Ce rapport établit clairement qu’un peloton de la police municipale de Dieppe a aidé les troupes allemandes à Pourville, non loin de Dieppe, soit pendant la bataille, soit après pour garder les prisonniers canadiens.
Lorsque ce rapport fut rendu public en 1997 par des associations de vétérans canadiens et repris par moi-même à la une du quotidien montréalais La Presse lors du 55e anniversaire du raid, le responsable de la police de Dieppe voulut me faire un mauvais parti.
Que cela plaise ou non, qu’à Dieppe on garde le silence ne change rien aux faits : le rapport des autorités allemandes existe vraiment et le quartier général de l’armée canadienne y a accordé foi. Ce qui amène à se poser bien des questions sur les agissements de la gendarmerie et des polices municipales françaises durant l’Occupation.
Mais il y a pire. Un autre tabou existe ici même au Canada : trois soldats canadiens de l’Essex Scottish Regiment faits prisonniers le 19 août 1942 ont été condamnés par une cour martiale, tenue à Aldershot, en Angleterre le 29 septembre 1945 pour avoir « volontairement aidé l’ennemi » après avoir été faits prisonniers en lui fournissant des informations confidentielles.
C’est le colonel C. P. Stacey, alors directeur de la Section historique de l’armée canadienne, qui a rendu publique cette information, plus d’une douzaine d’années plus tard, plus précisément le 21 janvier 1959, dans un document dont j’ai également copie et qui a rarement fait l’objet de publication, comme si le sujet était tabou pour nos historiens.
Le soldat John Gorden Galacher, de Windsor, en Ontario, fut condamné à la prison à vie, dégradé avec mention « déshonorable » de l’armée. Gallaher fut trouvé coupable d’avoir, entre janvier 1943 et décembre 1944, recueilli des informations confidentielles de ses camarades prisonniers et de les avoir refilées aux Allemands.
Le soldat Edwin Barnard Martin, de Riverside en Ontario, a lui aussi été démis de l’armée dans des conditions semblables et condamné pour sa part à 25 ans d’emprisonnement. En plus de s’être rendu coupable du même méfait que Galacher pour la période entre janvier et août 1943, Martin fut également trouvé coupable d’avoir été membre d’une organisation antirusse contrôlée par l’ennemi, selon le document de janvier 1959.

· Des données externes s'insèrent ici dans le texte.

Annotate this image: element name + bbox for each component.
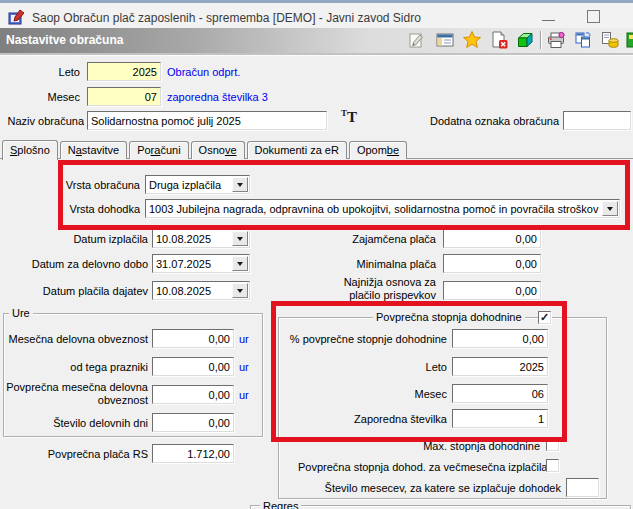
povprecna-obveznost-label: Povprečna mesečna delovna obveznost bbox=[5, 381, 148, 407]
toolbar-separator bbox=[540, 31, 542, 49]
delovni-dnevi-field[interactable]: 0,00 bbox=[152, 413, 234, 432]
leto-label: Leto bbox=[20, 66, 80, 79]
tab-nastavitve[interactable]: Nastavitve bbox=[60, 141, 127, 159]
datum-izplacila-field[interactable]: 10.08.2025 bbox=[152, 229, 250, 248]
tab-splosno[interactable]: Splošno bbox=[2, 140, 58, 160]
tab-opombe[interactable]: Opombe bbox=[349, 141, 407, 159]
annotation-box-vrsta bbox=[58, 160, 630, 230]
mesec-field[interactable]: 07 bbox=[87, 87, 161, 106]
vecmesecna-label: Povprečna stopnja dohod. za večmesečna i… bbox=[298, 461, 540, 474]
naziv-obracuna-field[interactable]: Solidarnostna pomoč julij 2025 bbox=[87, 111, 327, 130]
datum-dajatev-label: Datum plačila dajatev bbox=[28, 285, 148, 298]
window-title: Saop Obračun plač zaposlenih - sprememba… bbox=[32, 11, 421, 25]
annotation-box-dohodnina bbox=[271, 301, 567, 442]
naziv-obracuna-label: Naziv obračuna bbox=[2, 115, 84, 128]
datum-dajatev-field[interactable]: 10.08.2025 bbox=[152, 281, 250, 300]
tab-poracuni[interactable]: Poračuni bbox=[129, 141, 188, 159]
minimalna-placa-field[interactable]: 0,00 bbox=[443, 254, 541, 273]
copy-icon[interactable] bbox=[573, 30, 593, 50]
dodatna-oznaka-field[interactable] bbox=[563, 111, 631, 130]
header-separator bbox=[0, 53, 633, 56]
datum-delovna-doba-label: Datum za delovno dobo bbox=[28, 258, 148, 271]
datum-izplacila-label: Datum izplačila bbox=[28, 233, 148, 246]
application-window: Saop Obračun plač zaposlenih - sprememba… bbox=[0, 0, 633, 509]
regres-group-title: Regres bbox=[260, 500, 301, 509]
stevilo-mesecev-label: Število mesecev, za katere se izplačuje … bbox=[290, 482, 561, 495]
unit-ur-text: ur bbox=[239, 361, 249, 374]
povprecna-placa-rs-field[interactable]: 1.712,00 bbox=[152, 444, 234, 463]
najnizja-osnova-label: Najnižja osnova za plačilo prispevkov bbox=[316, 276, 436, 302]
section-header: Nastavitve obračuna bbox=[0, 28, 633, 53]
favorites-star-icon[interactable] bbox=[462, 30, 482, 50]
leto-status-text: Obračun odprt. bbox=[167, 66, 240, 79]
mesec-label: Mesec bbox=[20, 91, 80, 104]
najnizja-osnova-field[interactable]: 0,00 bbox=[443, 281, 541, 300]
maximize-button[interactable] bbox=[580, 7, 608, 27]
form-icon[interactable] bbox=[435, 30, 455, 50]
vecmesecna-checkbox[interactable] bbox=[546, 459, 559, 472]
prazniki-field[interactable]: 0,00 bbox=[152, 357, 234, 376]
mesecna-obveznost-label: Mesečna delovna obveznost bbox=[5, 333, 148, 346]
ure-group-title: Ure bbox=[9, 307, 33, 320]
dropdown-arrow-icon[interactable] bbox=[232, 231, 248, 246]
stevilo-mesecev-field[interactable] bbox=[566, 478, 599, 497]
unit-ur-text: ur bbox=[239, 389, 249, 402]
tab-strip: Splošno Nastavitve Poračuni Osnove Dokum… bbox=[2, 140, 409, 160]
printer-icon[interactable] bbox=[546, 30, 566, 50]
dropdown-arrow-icon[interactable] bbox=[232, 256, 248, 271]
delovni-dnevi-label: Število delovnih dni bbox=[5, 417, 148, 430]
povprecna-placa-rs-label: Povprečna plača RS bbox=[5, 448, 148, 461]
tab-osnove[interactable]: Osnove bbox=[191, 141, 245, 159]
delete-document-icon[interactable] bbox=[489, 30, 509, 50]
unit-ur-text: ur bbox=[239, 333, 249, 346]
zajamcena-placa-label: Zajamčena plača bbox=[316, 233, 436, 246]
font-icon[interactable]: TT bbox=[341, 108, 357, 126]
datum-delovna-doba-field[interactable]: 31.07.2025 bbox=[152, 254, 250, 273]
section-title: Nastavitve obračuna bbox=[6, 28, 123, 53]
tab-dokumenti-za-er[interactable]: Dokumenti za eR bbox=[247, 141, 347, 159]
mesec-status-text: zaporedna številka 3 bbox=[167, 91, 268, 104]
title-bar: Saop Obračun plač zaposlenih - sprememba… bbox=[0, 0, 633, 28]
dropdown-arrow-icon[interactable] bbox=[232, 283, 248, 298]
edit-icon[interactable] bbox=[407, 30, 427, 50]
regres-groupbox bbox=[250, 505, 631, 509]
cube-icon[interactable] bbox=[515, 30, 535, 50]
zajamcena-placa-field[interactable]: 0,00 bbox=[443, 229, 541, 248]
export-database-icon[interactable] bbox=[600, 30, 620, 50]
clipped-icon[interactable] bbox=[626, 30, 633, 50]
dodatna-oznaka-label: Dodatna oznaka obračuna bbox=[430, 115, 558, 128]
minimize-button[interactable] bbox=[534, 7, 562, 27]
minimalna-placa-label: Minimalna plača bbox=[316, 258, 436, 271]
leto-field[interactable]: 2025 bbox=[87, 62, 161, 81]
prazniki-label: od tega prazniki bbox=[5, 361, 148, 374]
mesecna-obveznost-field[interactable]: 0,00 bbox=[152, 329, 234, 348]
povprecna-obveznost-field[interactable]: 0,00 bbox=[152, 385, 234, 404]
app-icon bbox=[8, 9, 25, 26]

Enfin, le soldat George Hale, de Vassar au Michigan, mais membre de l’armée canadienne, a pour sa part, en plus de sa rétrogradation « déshonorable » été condamné à 10 ans d’emprisonnement pour ses informations fournies à l’ennemi entre novembre 1942 et mars 1943.
On connaît ma détermination à commémorer le sacrifice des combattants d’août 1942 à Dieppe, ce qui est d’autant plus compréhensible que mon propre père, officier des Fusiliers Mont-Royal, y perdit la vie sous la mitraille.

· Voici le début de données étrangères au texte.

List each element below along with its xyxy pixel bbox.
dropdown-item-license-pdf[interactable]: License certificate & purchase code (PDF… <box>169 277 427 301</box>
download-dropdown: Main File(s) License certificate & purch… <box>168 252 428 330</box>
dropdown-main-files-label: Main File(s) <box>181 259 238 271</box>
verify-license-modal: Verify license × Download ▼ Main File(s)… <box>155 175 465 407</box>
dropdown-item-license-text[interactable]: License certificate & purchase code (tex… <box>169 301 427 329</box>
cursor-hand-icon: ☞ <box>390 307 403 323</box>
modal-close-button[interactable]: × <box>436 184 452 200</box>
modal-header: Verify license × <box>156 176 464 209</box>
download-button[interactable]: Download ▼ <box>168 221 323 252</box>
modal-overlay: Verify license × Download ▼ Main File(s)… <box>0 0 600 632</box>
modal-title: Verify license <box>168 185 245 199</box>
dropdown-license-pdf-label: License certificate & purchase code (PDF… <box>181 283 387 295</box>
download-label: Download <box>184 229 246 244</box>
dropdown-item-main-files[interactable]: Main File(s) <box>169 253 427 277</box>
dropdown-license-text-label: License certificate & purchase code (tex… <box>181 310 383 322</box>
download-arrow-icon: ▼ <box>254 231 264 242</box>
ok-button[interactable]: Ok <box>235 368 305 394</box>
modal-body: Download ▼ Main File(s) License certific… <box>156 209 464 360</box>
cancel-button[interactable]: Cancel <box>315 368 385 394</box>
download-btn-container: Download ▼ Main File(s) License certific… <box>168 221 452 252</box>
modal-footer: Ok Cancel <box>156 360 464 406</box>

Mais le rôle d’un historien ne consiste pas qu’à raconter les éléments glorieux d’un événement, mais également son côté sombre. Les tabous n’ont pas leur place en histoire, pas plus en histoire militaire que dans un autre secteur.
Ceux qui utilisent l’histoire à des fins de propagande ou de fierté nationale ont tendance à l’oublier.